NBC will soon premiere TV’s first-ever sitcom featuring a bi female lead played by a queer actress

On Thursday, March 28, NBC will premiere Abby’s, a sitcom filmed in front of a live studio audience that will feature TV’s first openly bisexual sitcom lead.

The character will be played by queer-identified actress Natalie Morales who has previously appeared in the comedies Parks and Recreation, Santa Clarita Diet and Bojack Horseman.

Abby’s will follow the titular character as she runs an outdoor neighborhood bar that’s literally in her own backyard. The show describes the bar as “the perfect gathering place for locals to find camaraderie and sanctuary.”

However, “[In order] to maintain the perfect bar ecosystem, all patrons must abide by a specific set of rules.
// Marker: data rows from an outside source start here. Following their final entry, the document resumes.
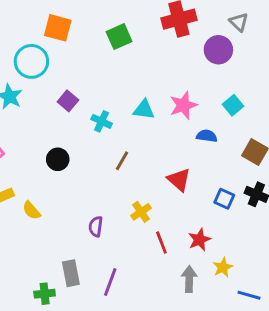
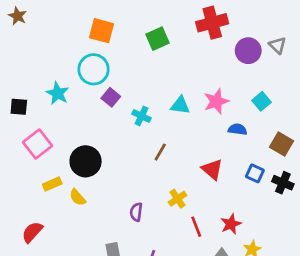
gray triangle: (239, 22) -> (278, 45), moved
cyan circle: (31, 61) -> (94, 69), moved
black circle: (58, 159) -> (86, 161), moved, size x1.5
blue square: (224, 199) -> (255, 173), moved

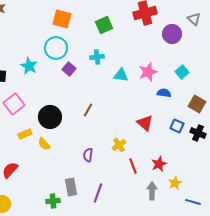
gray triangle: (278, 45) -> (194, 19), moved
cyan cross: (142, 116) -> (97, 57), moved, turned -32
brown line: (160, 152) -> (88, 110), moved

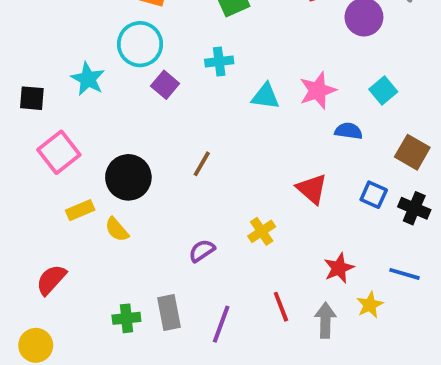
purple semicircle: (88, 155) -> (202, 251), turned 48
red line: (133, 166) -> (281, 307), moved
green cross: (53, 201) -> (126, 318), moved
blue line: (193, 202) -> (405, 274), moved

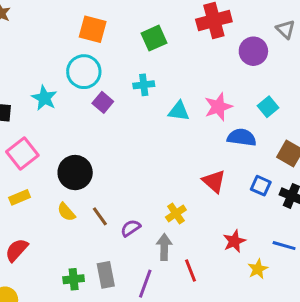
blue semicircle: (349, 131) -> (242, 137), size x1.4
brown line: (202, 164) -> (100, 216), moved, turned -66
yellow rectangle: (80, 210) -> (20, 197), moved
gray arrow: (325, 320) -> (164, 247), moved

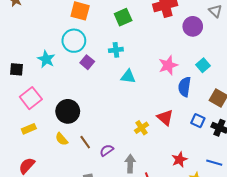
cyan triangle: (179, 111) -> (128, 77), moved
blue semicircle: (242, 137) -> (185, 87), turned -90
yellow cross: (176, 213) -> (142, 128), moved

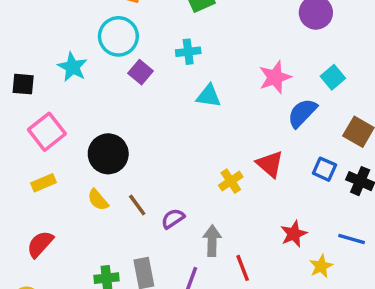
blue semicircle: (185, 87) -> (302, 113), turned 36

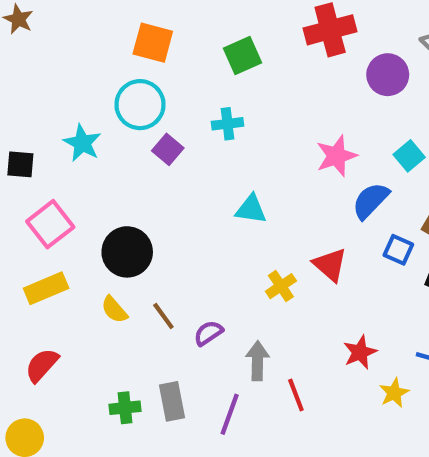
cyan triangle: (209, 96) -> (251, 209), moved
blue square: (324, 169) -> (398, 250), moved
yellow rectangle: (44, 183) -> (46, 288), size x1.4

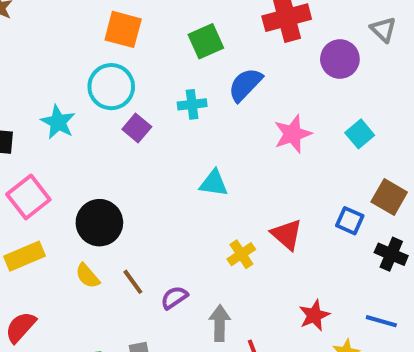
blue semicircle: (371, 201) -> (245, 85), moved

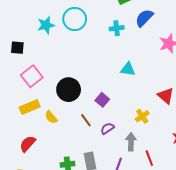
cyan star: (58, 122) -> (46, 25), moved, turned 30
purple square: (137, 128) -> (102, 100), moved
yellow cross: (241, 254) -> (142, 116), moved
yellow semicircle: (88, 276) -> (51, 117), moved

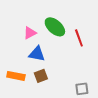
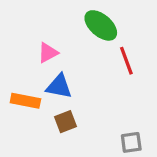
green ellipse: (55, 27) -> (101, 25), moved
orange rectangle: (16, 76) -> (25, 101), moved

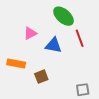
blue triangle: (59, 86) -> (53, 45), moved

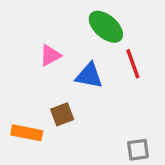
orange rectangle: (16, 64) -> (27, 133), moved
brown square: (41, 77) -> (62, 114), moved

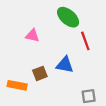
pink triangle: (50, 55) -> (32, 36), turned 40
blue triangle: (89, 76) -> (65, 65), moved

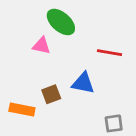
green ellipse: (68, 17) -> (61, 22), moved
red line: (85, 41) -> (110, 53), turned -60

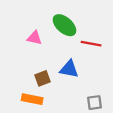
green ellipse: (61, 22) -> (64, 25), moved
orange rectangle: (22, 110) -> (32, 99), moved

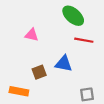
green ellipse: (64, 25) -> (73, 16), moved
orange rectangle: (32, 99) -> (19, 91), moved

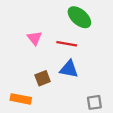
pink triangle: (32, 35) -> (34, 38), turned 40
red line: (84, 40) -> (67, 44), moved

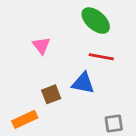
red line: (67, 44) -> (101, 57), moved
orange rectangle: (21, 99) -> (25, 119), turned -36

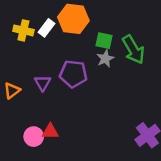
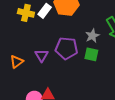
green square: (104, 41) -> (91, 54), moved

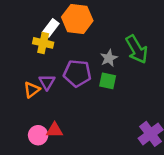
yellow cross: (26, 13) -> (43, 43), moved
orange triangle: (17, 62) -> (32, 90), moved

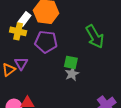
gray star: (109, 58) -> (72, 74), moved
purple pentagon: (77, 73) -> (46, 42), moved

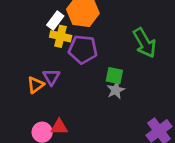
yellow cross: (18, 31) -> (61, 36), moved

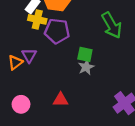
red triangle: (59, 127) -> (61, 100), moved

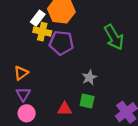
green square: (85, 54) -> (87, 101), moved
purple triangle: (29, 55) -> (23, 94), moved

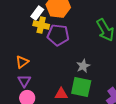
green square: (87, 101) -> (81, 87), size x1.5

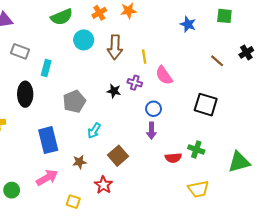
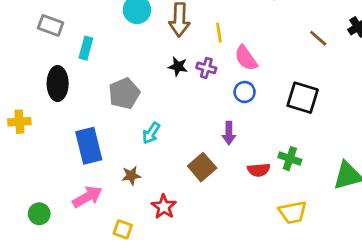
black star: (114, 91) -> (178, 67), moved
blue circle: (154, 109) -> (245, 92), moved
brown square: (118, 156) -> (202, 167), moved

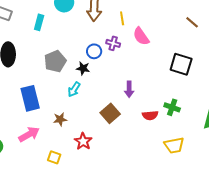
cyan rectangle: (86, 48) -> (39, 22), moved
black star: (178, 67) -> (83, 68), moved
blue circle: (245, 92) -> (94, 51), moved

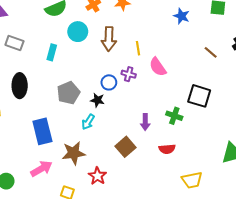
green cross: (172, 107) -> (174, 116), moved
brown star: (60, 119) -> (74, 153), size x1.6

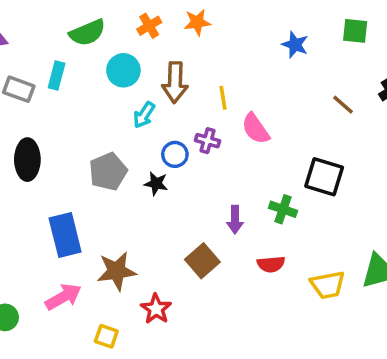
cyan rectangle: (52, 52) -> (57, 75), moved
cyan arrow: (88, 122) -> (144, 115), moved
yellow trapezoid: (192, 180) -> (328, 285), moved

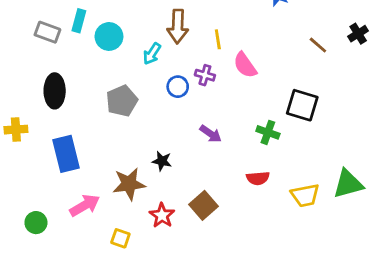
cyan circle: (123, 70) -> (109, 36), moved
black star: (156, 184) -> (162, 161), moved
purple arrow: (235, 220) -> (211, 134), moved, turned -55
blue rectangle: (65, 235) -> (66, 154), moved
brown square: (202, 261) -> (203, 205), moved

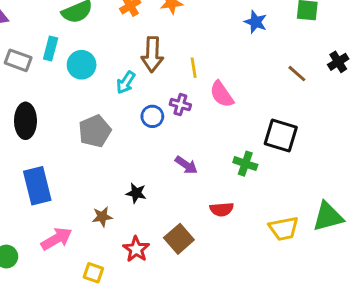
red semicircle: (258, 178) -> (222, 209), moved
brown star: (129, 184) -> (102, 217), size x0.6

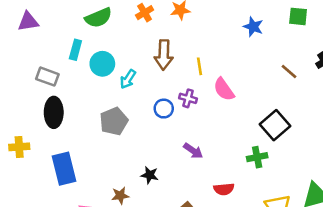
gray rectangle: (18, 60) -> (47, 77), moved
cyan arrow: (126, 82) -> (128, 79), moved
black square: (281, 136) -> (275, 125), turned 32
green cross: (245, 164) -> (257, 157), moved, turned -30

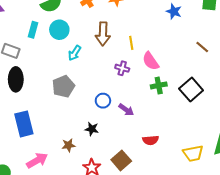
cyan circle: (102, 64) -> (59, 30), moved
blue circle: (164, 109) -> (103, 101), moved
green cross: (257, 157) -> (159, 85), moved

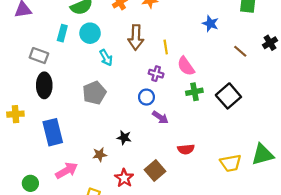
blue star: (174, 11) -> (210, 24), moved
cyan arrow: (75, 53) -> (106, 58), turned -63
blue circle: (103, 101) -> (146, 97), moved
This includes no cell phones (not even to look something up), understanding that earning a seat at the bar takes time to rise through the hierarchy and knowing that losing a challenge may have some unpleasant and unpalatable drink-related repercussions.”

Combine this with the fact that the unlicensed bar may is totally illegal—violating zoning and structural codes—and you have a cocktail for comedic antics.

From the look of the show’s trailer, Abby may not be the only LGBTQ character either:

https://youtu.be/AQ6LmX6wPfM

This news comes on the heels of the CW TV network greenlighting a pilot episode for a Batwoman superhero drama series. That series will be the first-ever TV drama led by an openly lesbian comic book superhero.

Batwoman will be played by the openly gender-fluid and lesbian actress Ruby Rose. Rose is perhaps best known for playing a lesbian inmate in the Netflix women’s prison drama Orange is the New Black.

Related: Ellen is the second highest paid TV star… but guess who earned a lot more

We originally thought Abby’s would be the first major broadcast TV sitcom to feature an openly bisexual female lead, but it seems like that honor might actually fall to the character of Eleanor Shellstrop on the NBC comedy series The Good Place. However, Shellstrop is played by a heterosexual actress Kristen Bell.

Abby’s will help continue the trend of bi women on TV. A GLAAD study of LGBTQ characters on 2018 broadcast television found that bisexual characters only accounted for 29% of all the LGBTQ characters on broadcast networks — that’s 33 out of 113 characters. Surprisingly, 25 of those characters were women.